Opinion
Case No. 1:11-cv-24187-KMM
06-06-2012
ORDER
THIS CAUSE is before the Court on appeal from the bankruptcy court's September 14, 2011 Order Confirming Fourth Amended Chapter 13 Plan. This Court has jurisdiction over the appeal pursuant to 28 U.S.C. § 158(a)(1) and Fed. R. Bankr. P. 8001. For the reasons stated herein, the bankruptcy court's judgment is affirmed.
FACTUAL BACKGROUND
This case involves increasingly common adversaries: a second mortgage lender and a borrower. On October 12, 2005, Debtor-Appellees Gerardo Avendano Avila and Diana Patricia Quiros filed a Chapter 7 bankruptcy petition, and on February 6, 2006 Appellees were discharged from their debts. Soon thereafter, Appellees applied for a second mortgage. Despite Appellees recent Chapter 7 petition, Creditor-Appellant South Beach Mortgage & Investment Corp. ("SB Mortgage") extended Appellees a second mortgage secured by "the strength of the value of the [Debtor's] real estate." Appellant's Br., at 29.
See In re Ouiros, No. 05-43180-RAM (Bankr. S.D. Fla. Oct. 12, 2005).
Appellees ultimately defaulted on their first and second mortgages, and on March 30, 2009, SB Mortgage initiated foreclosure proceedings against Appellees. Several months later. the state court entered a final judgment in favor of SB Mortgage and scheduled Appellees' home to be sold on December 2, 2010. The day before the sale, however, Appellees filed a Chapter 7 bankruptcy petition, which delayed the sale of their home. On January 12, 2010, Appellees amended the Chapter 7 petition to reflect a Chapter 13 petition. A trustee was appointed and Appellees filed some of their initial compliance documents and a Chapter 13 plan.
The next day, the bankruptcy court scheduled a meeting of creditors for February 4, 2010. Several days before the meeting, however, the trustee filed a Motion to Dismiss for the Appellee's failure to provide relevant tax information pursuant to 11 U.S.C. § 521(e)(2) and § 1308. Appellees did not respond to this Motion, nor did Appellees attend the meeting orcreditors on February 4, 2010. Accordingly, on February 16, 2012, the trustee filed a Motion forEntry of Order Dismissing Case due to the Appellee's failure to appear at the meeting of creditors and for failure to make pre-confirmation plan payments. The bankruptcy court granted the trustee's motion and on February 18, 2012 dismissed the Appellees' Chapter 13 petition with prejudice for a period of 180 days. The dismissal ordered that any "motion to rehear, reconsider or vacate this order dismissing case must be filed in accordance with the requirements of Local Rule 9013- 1(E)." Order, at 2 (ECF No. 2-3, at 84)

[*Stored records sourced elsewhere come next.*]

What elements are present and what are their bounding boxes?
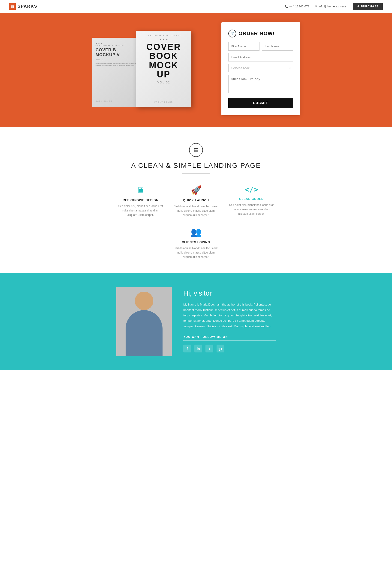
book-front-title: COVERBOOKMOCKUP xyxy=(146,43,181,79)
follow-label: YOU CAN FOLLOW ME ON xyxy=(183,335,276,341)
book-icon: ▤ xyxy=(194,147,198,153)
book-front: CUSTOMIZABLE VECTOR PSD ★ ★ ★ COVERBOOKM… xyxy=(136,31,191,107)
stars: ★ ★ ★ xyxy=(96,43,102,45)
download-icon: ⬇ xyxy=(357,5,360,8)
logo-text: SPARKS xyxy=(17,4,37,9)
author-greeting: Hi, visitor xyxy=(183,289,276,297)
feature-clients-title: CLIENTS LOVING xyxy=(173,240,219,244)
code-icon: </> xyxy=(228,185,275,194)
monitor-icon: 🖥 xyxy=(117,185,164,195)
people-icon: 👥 xyxy=(173,227,219,237)
author-photo-wrap xyxy=(116,287,172,356)
logo: ▤ SPARKS xyxy=(9,3,37,10)
rocket-icon: 🚀 xyxy=(173,185,219,195)
email-address: info@theme.express xyxy=(319,5,346,8)
book-select[interactable]: Select a book Book Vol. 01 Book Vol. 02 … xyxy=(228,64,293,72)
purchase-button[interactable]: ⬇ PURCHASE xyxy=(353,3,383,10)
author-head-shape xyxy=(135,292,153,310)
first-name-input[interactable] xyxy=(228,42,259,51)
feature-coded-desc: Sed dolor nisl, blandit nec lacus erat n… xyxy=(228,203,275,216)
book-back-label-small: CUSTOMIZABLE VECTOR xyxy=(96,45,124,46)
feature-launch: 🚀 QUICK LAUNCH Sed dolor nisl, blandit n… xyxy=(173,185,219,218)
social-icons: f in t g+ xyxy=(183,344,276,352)
section-title: A CLEAN & SIMPLE LANDING PAGE xyxy=(9,162,383,169)
hero-section: ★ ★ ★ CUSTOMIZABLE VECTOR COVER BMOCKUP … xyxy=(0,13,392,127)
author-info: Hi, visitor My Name is Maria Doe. I am t… xyxy=(183,287,276,352)
phone-contact: 📞 +44 12345 678 xyxy=(284,5,309,8)
front-stars: ★ ★ ★ xyxy=(159,38,168,41)
last-name-input[interactable] xyxy=(262,42,293,51)
feature-responsive: 🖥 RESPONSIVE DESIGN Sed dolor nisl, blan… xyxy=(117,185,164,218)
features-icon-circle: ▤ xyxy=(189,143,203,157)
author-body-shape xyxy=(126,310,163,356)
feature-clients-desc: Sed dolor nisl, blandit nec lacus erat n… xyxy=(173,246,219,259)
cart-icon-circle: 🛒 xyxy=(228,30,236,37)
section-divider xyxy=(182,173,210,174)
question-textarea[interactable] xyxy=(228,75,293,93)
header-right: 📞 +44 12345 678 ✉ info@theme.express ⬇ P… xyxy=(284,3,383,10)
features-grid: 🖥 RESPONSIVE DESIGN Sed dolor nisl, blan… xyxy=(92,185,300,259)
logo-icon: ▤ xyxy=(9,3,16,10)
book-front-label-small: CUSTOMIZABLE VECTOR PSD xyxy=(147,35,181,36)
facebook-icon[interactable]: f xyxy=(183,344,191,352)
purchase-label: PURCHASE xyxy=(361,5,378,8)
author-section: Hi, visitor My Name is Maria Doe. I am t… xyxy=(0,273,392,370)
feature-launch-desc: Sed dolor nisl, blandit nec lacus erat n… xyxy=(173,204,219,218)
header-contact: 📞 +44 12345 678 ✉ info@theme.express xyxy=(284,5,346,8)
feature-responsive-desc: Sed dolor nisl, blandit nec lacus erat n… xyxy=(117,204,164,217)
feature-coded-title: CLEAN CODED xyxy=(228,197,275,201)
googleplus-icon[interactable]: g+ xyxy=(217,344,224,352)
front-cover-label: FRONT COVER xyxy=(154,101,173,103)
header: ▤ SPARKS 📞 +44 12345 678 ✉ info@theme.ex… xyxy=(0,0,392,13)
linkedin-icon[interactable]: in xyxy=(194,344,202,352)
book-display: ★ ★ ★ CUSTOMIZABLE VECTOR COVER BMOCKUP … xyxy=(92,31,212,107)
order-form-card: 🛒 ORDER NOW! Select a book Book Vol. 01 … xyxy=(221,22,300,115)
book-back-text: Lorem ipsum dolor sit amet consectetur. … xyxy=(96,63,137,67)
name-row xyxy=(228,42,293,51)
email-contact: ✉ info@theme.express xyxy=(315,5,346,8)
phone-number: +44 12345 678 xyxy=(289,5,309,8)
feature-launch-title: QUICK LAUNCH xyxy=(173,198,219,202)
book-back: ★ ★ ★ CUSTOMIZABLE VECTOR COVER BMOCKUP … xyxy=(92,38,140,107)
book-vol: VOL.02 xyxy=(157,81,170,84)
back-cover-label: BACK COVER xyxy=(96,100,112,102)
phone-icon: 📞 xyxy=(284,5,288,8)
feature-responsive-title: RESPONSIVE DESIGN xyxy=(117,198,164,202)
features-section: ▤ A CLEAN & SIMPLE LANDING PAGE 🖥 RESPON… xyxy=(0,127,392,273)
book-select-wrapper: Select a book Book Vol. 01 Book Vol. 02 … xyxy=(228,64,293,72)
cart-icon: 🛒 xyxy=(230,32,234,35)
feature-coded: </> CLEAN CODED Sed dolor nisl, blandit … xyxy=(228,185,275,218)
book-mockup-label: VOL. 01 xyxy=(96,59,105,61)
author-bio: My Name is Maria Doe. I am the author of… xyxy=(183,302,276,329)
book-back-title: COVER BMOCKUP V xyxy=(96,48,120,58)
twitter-icon[interactable]: t xyxy=(206,344,213,352)
order-title-row: 🛒 ORDER NOW! xyxy=(228,30,293,37)
submit-button[interactable]: SUBMIT xyxy=(228,98,293,108)
author-photo xyxy=(116,287,172,356)
feature-clients: 👥 CLIENTS LOVING Sed dolor nisl, blandit… xyxy=(173,227,219,259)
email-icon: ✉ xyxy=(315,5,317,8)
email-input[interactable] xyxy=(228,53,293,61)
order-title-text: ORDER NOW! xyxy=(238,30,275,37)
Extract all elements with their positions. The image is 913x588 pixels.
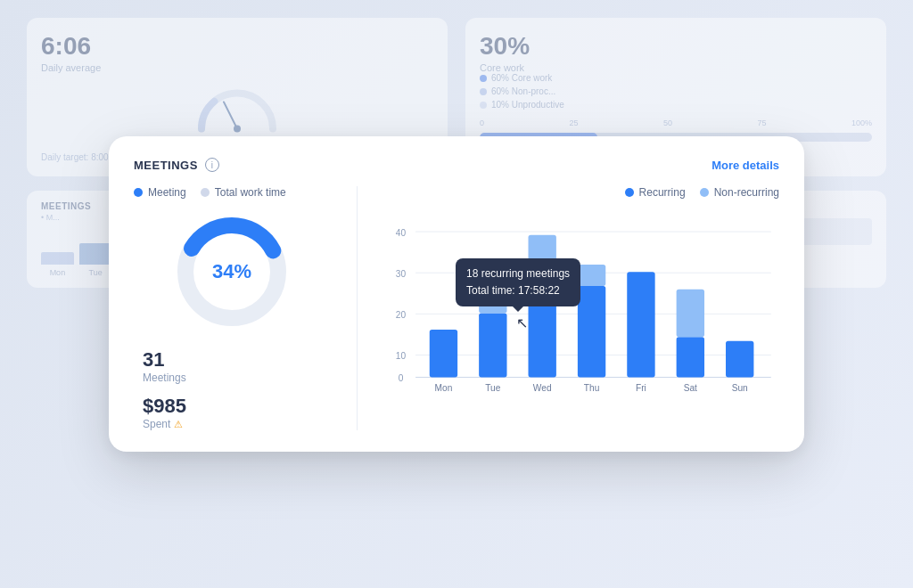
title-group: MEETINGS i — [134, 158, 219, 172]
spent-value: $985 — [143, 395, 330, 418]
svg-text:Sun: Sun — [732, 383, 748, 393]
right-panel: Recurring Non-recurring 40 30 20 10 0 — [384, 186, 779, 430]
spent-label: Spent ⚠ — [143, 418, 330, 430]
meetings-value: 31 — [143, 348, 330, 372]
bg-daily-label: Daily average — [41, 62, 433, 73]
meetings-label: Meetings — [143, 372, 330, 384]
total-work-dot — [201, 188, 210, 197]
svg-text:Mon: Mon — [435, 383, 453, 393]
bar-wed-recurring — [529, 293, 556, 377]
meetings-modal: MEETINGS i More details Meeting Total wo… — [109, 136, 804, 452]
recurring-legend: Recurring — [625, 186, 686, 199]
non-recurring-legend: Non-recurring — [700, 186, 779, 199]
bar-sun-recurring — [726, 341, 753, 378]
svg-text:40: 40 — [396, 228, 407, 238]
svg-line-0 — [224, 102, 237, 129]
svg-text:30: 30 — [396, 269, 407, 279]
svg-text:Wed: Wed — [533, 383, 552, 393]
modal-body: Meeting Total work time 34% 31 — [134, 186, 779, 430]
bg-legend-item3: 10% Unproductive — [491, 100, 564, 110]
bg-daily-value: 6:06 — [41, 32, 433, 61]
svg-text:Sat: Sat — [684, 383, 697, 393]
bar-wed-non-recurring — [529, 235, 556, 294]
svg-text:Thu: Thu — [584, 383, 599, 393]
svg-text:20: 20 — [396, 310, 407, 320]
bar-mon-recurring — [430, 330, 457, 378]
bg-core-work-percent: 30% — [480, 32, 872, 61]
bar-sat-non-recurring — [677, 290, 704, 338]
info-icon[interactable]: i — [205, 158, 219, 172]
legend-meeting: Meeting — [134, 186, 186, 199]
donut-chart: 34% — [169, 209, 294, 334]
bar-chart-svg: 40 30 20 10 0 — [384, 209, 779, 405]
more-details-link[interactable]: More details — [711, 159, 779, 172]
legend-total-work: Total work time — [201, 186, 286, 199]
recurring-label: Recurring — [639, 186, 686, 199]
meeting-dot — [134, 188, 143, 197]
bar-fri-recurring — [627, 272, 654, 377]
modal-header: MEETINGS i More details — [134, 158, 779, 172]
bg-legend-item1: 60% Core work — [491, 73, 552, 83]
spent-stat: $985 Spent ⚠ — [143, 395, 330, 430]
cursor-icon: ↖ — [516, 314, 528, 331]
svg-text:0: 0 — [399, 373, 404, 383]
bar-chart-area: 40 30 20 10 0 — [384, 209, 779, 405]
bg-gauge-svg — [193, 82, 282, 135]
svg-text:10: 10 — [396, 351, 407, 361]
donut-percent: 34% — [212, 260, 251, 283]
svg-text:Fri: Fri — [636, 383, 646, 393]
svg-point-1 — [234, 126, 241, 133]
meetings-stat: 31 Meetings — [143, 348, 330, 384]
warning-icon: ⚠ — [174, 419, 183, 430]
total-work-label: Total work time — [215, 186, 286, 199]
left-legend: Meeting Total work time — [134, 186, 330, 199]
recurring-dot — [625, 188, 634, 197]
bar-tue-recurring — [479, 313, 506, 377]
stats-group: 31 Meetings $985 Spent ⚠ — [134, 348, 330, 430]
bar-thu-non-recurring — [578, 265, 605, 286]
panel-divider — [357, 186, 358, 430]
meeting-label: Meeting — [148, 186, 186, 199]
svg-text:Tue: Tue — [485, 383, 500, 393]
bg-legend-item2: 60% Non-proc... — [491, 86, 555, 96]
non-recurring-dot — [700, 188, 709, 197]
bar-thu-recurring — [578, 286, 605, 377]
bar-tue-non-recurring — [479, 262, 506, 313]
modal-title: MEETINGS — [134, 159, 198, 172]
bg-core-work-label: Core work — [480, 62, 872, 73]
non-recurring-label: Non-recurring — [714, 186, 779, 199]
bar-sat-recurring — [677, 337, 704, 377]
left-panel: Meeting Total work time 34% 31 — [134, 186, 330, 430]
chart-legend: Recurring Non-recurring — [384, 186, 779, 199]
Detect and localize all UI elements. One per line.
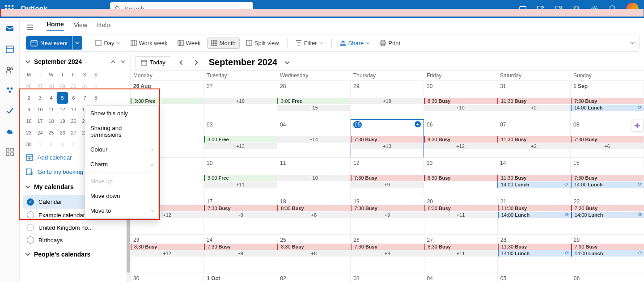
- prev-month-icon[interactable]: [110, 59, 116, 64]
- calendar-day[interactable]: 297:30 Busy14:00 Lunch: [571, 235, 644, 273]
- prev-period-icon[interactable]: [176, 58, 186, 67]
- more-events[interactable]: +12: [131, 250, 203, 257]
- calendar-event[interactable]: 7:30 Busy: [351, 175, 424, 181]
- mini-cal-day[interactable]: 1: [34, 139, 46, 150]
- calendar-event[interactable]: 7:30 Busy: [204, 244, 277, 250]
- hamburger-icon[interactable]: [26, 23, 34, 31]
- view-day-button[interactable]: Day: [92, 38, 124, 48]
- calendar-day[interactable]: 30: [131, 273, 204, 282]
- ribbon-collapse-icon[interactable]: [628, 39, 636, 47]
- ctx-move-to[interactable]: Move to›: [85, 203, 158, 218]
- tab-home[interactable]: Home: [47, 21, 64, 31]
- calendar-day[interactable]: 04+14: [277, 119, 351, 157]
- calendar-day[interactable]: 308:30 Busy+19: [424, 81, 497, 119]
- mini-cal-day[interactable]: 26: [57, 127, 68, 139]
- today-button[interactable]: Today: [135, 56, 171, 68]
- calendar-event[interactable]: 3:00 Free: [277, 98, 350, 104]
- more-events[interactable]: +16: [204, 98, 277, 104]
- mini-cal-day[interactable]: 30: [68, 80, 79, 92]
- mini-cal-day[interactable]: 20: [68, 115, 79, 127]
- more-events[interactable]: +12: [424, 143, 497, 149]
- mini-cal-day[interactable]: 11: [46, 104, 57, 115]
- mini-cal-day[interactable]: 28: [46, 80, 57, 92]
- copilot-badge-icon[interactable]: [631, 120, 643, 131]
- calendar-day[interactable]: 05+7:30 Busy+13: [351, 119, 424, 157]
- more-events[interactable]: +9: [351, 212, 424, 218]
- calendar-day[interactable]: 03: [351, 273, 424, 282]
- more-events[interactable]: +8: [277, 212, 350, 218]
- calendar-event[interactable]: 8:30 Busy: [277, 244, 350, 250]
- calendar-day[interactable]: 227:30 Busy14:00 Lunch: [571, 196, 644, 234]
- calendar-event[interactable]: 8:30 Busy: [424, 136, 497, 143]
- calendar-event[interactable]: 7:30 Busy: [571, 244, 644, 250]
- calendar-day[interactable]: 283:00 Free+15: [277, 81, 351, 119]
- mini-cal-day[interactable]: 8: [90, 92, 102, 104]
- mini-cal-day[interactable]: 2: [46, 139, 57, 150]
- calendar-day[interactable]: 188:30 Busy+8: [277, 196, 351, 234]
- calendar-item[interactable]: Birthdays: [23, 234, 127, 246]
- calendar-event[interactable]: 3:00 Free: [204, 136, 277, 143]
- more-events[interactable]: +10: [277, 175, 350, 181]
- calendar-event[interactable]: 7:30 Busy: [571, 98, 644, 104]
- ctx-show-only[interactable]: Show this only: [85, 106, 158, 121]
- calendar-event[interactable]: 14:00 Lunch: [497, 181, 570, 188]
- chevron-down-icon[interactable]: [25, 59, 30, 64]
- mini-cal-day[interactable]: 5: [57, 92, 68, 104]
- calendar-event[interactable]: 11:30 Busy: [497, 98, 570, 104]
- mini-cal-day[interactable]: 27: [68, 127, 79, 139]
- calendar-day[interactable]: 29+18: [351, 81, 424, 119]
- calendar-day[interactable]: 04: [424, 273, 498, 282]
- mini-cal-day[interactable]: 17: [34, 115, 46, 127]
- sidebar-scrollbar[interactable]: [127, 210, 130, 282]
- calendar-event[interactable]: 7:30 Busy: [351, 244, 424, 250]
- more-events[interactable]: +11: [424, 250, 497, 257]
- calendar-day[interactable]: 1 Oct: [204, 273, 277, 282]
- calendar-day[interactable]: 1411:30 Busy14:00 Lunch: [497, 158, 571, 196]
- calendar-day[interactable]: 11+10: [277, 158, 351, 196]
- calendar-event[interactable]: 14:00 Lunch: [571, 105, 644, 111]
- mini-cal-day[interactable]: 2: [23, 92, 34, 104]
- todo-icon[interactable]: [5, 106, 14, 115]
- mini-cal-day[interactable]: 23: [23, 127, 34, 139]
- view-workweek-button[interactable]: Work week: [127, 38, 171, 48]
- calendar-day[interactable]: 177:30 Busy+9: [204, 196, 277, 234]
- mini-cal-day[interactable]: 16: [23, 115, 34, 127]
- more-events[interactable]: +13: [351, 143, 424, 149]
- view-month-button[interactable]: Month: [207, 38, 240, 49]
- more-events[interactable]: +15: [277, 105, 350, 111]
- calendar-checkbox[interactable]: [27, 236, 34, 244]
- month-dropdown-icon[interactable]: [284, 60, 290, 65]
- calendar-day[interactable]: 3111:30 Busy+2: [497, 81, 571, 119]
- calendar-day[interactable]: 068:30 Busy+12: [424, 119, 497, 157]
- next-month-icon[interactable]: [120, 59, 126, 64]
- calendar-day[interactable]: 06: [571, 273, 644, 282]
- calendar-day[interactable]: 05: [498, 273, 571, 282]
- calendar-event[interactable]: 7:30 Busy: [571, 205, 644, 211]
- calendar-event[interactable]: 3:00 Free: [131, 98, 203, 104]
- tab-view[interactable]: View: [74, 21, 87, 31]
- more-events[interactable]: +9: [204, 250, 277, 257]
- calendar-checkbox[interactable]: [27, 224, 34, 231]
- more-events[interactable]: +11: [204, 181, 277, 188]
- mini-cal-day[interactable]: 19: [57, 115, 68, 127]
- calendar-event[interactable]: 7:30 Busy: [351, 205, 424, 211]
- ctx-colour[interactable]: Colour›: [85, 142, 158, 157]
- calendar-event[interactable]: 8:30 Busy: [424, 98, 497, 104]
- mini-cal-day[interactable]: 3: [34, 92, 46, 104]
- mini-cal-day[interactable]: 1: [90, 80, 102, 92]
- mini-cal-day[interactable]: 4: [68, 139, 79, 150]
- view-week-button[interactable]: Week: [174, 38, 204, 48]
- calendar-day[interactable]: 2111:30 Busy14:00 Lunch: [498, 196, 571, 234]
- calendar-day[interactable]: 247:30 Busy+9: [204, 235, 277, 273]
- mini-cal-day[interactable]: 27: [34, 80, 46, 92]
- more-events[interactable]: +18: [351, 98, 424, 104]
- quick-add-icon[interactable]: +: [415, 121, 421, 127]
- ctx-move-down[interactable]: Move down: [85, 189, 158, 203]
- onedrive-icon[interactable]: [5, 127, 14, 136]
- share-button[interactable]: Share: [336, 38, 374, 48]
- more-events[interactable]: +9: [204, 212, 277, 218]
- more-events[interactable]: +2: [497, 105, 570, 111]
- mini-cal-day[interactable]: 7: [79, 92, 90, 104]
- calendar-day[interactable]: 258:30 Busy+8: [277, 235, 351, 273]
- mini-cal-day[interactable]: 25: [46, 127, 57, 139]
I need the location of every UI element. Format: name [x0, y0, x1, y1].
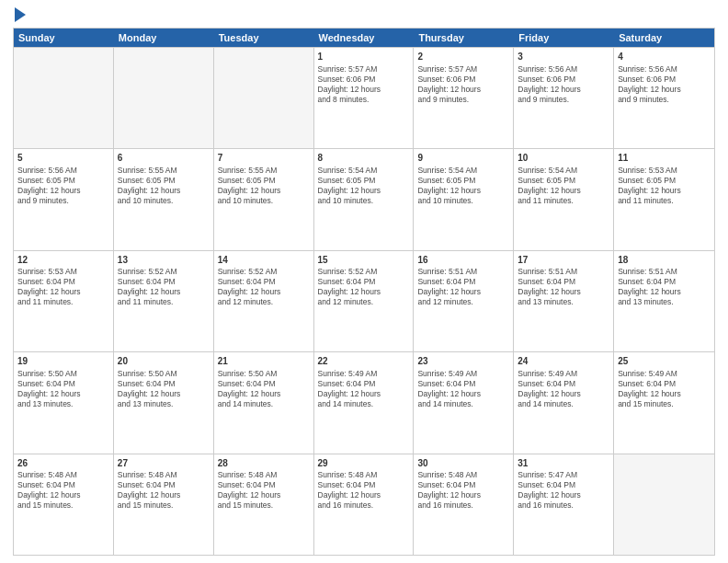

Title 11 U.S.C. § 521(e)(2)(A) states that "the Debtor shall provide not later than 7 days before the date first set for the first meeting of creditors, to the trustee a copy of the Federal income tax return required under applicable law for the most recent tax year ending immediately before the commencement of the case and for which a Federal income tax return was filed. . . . (B) If the debtor fails to comply with . . . subparagraph (A), the court shall dismiss the case unless the debtor demonstrates that the failure to so comply is due to circumstances beyond the control of the debtor."
Title 11 U.S.C. § 1308 states that no "later than the day before the date on which the meeting of the creditors is first scheduled to be held under section 341(a), if the debtor was required to file a tax return under applicable nonbankruptcy law, the debtor shall file with appropriate tax authorities all tax returns for all taxable periods ending during the 4-year period ending on the date of the filing of the petition."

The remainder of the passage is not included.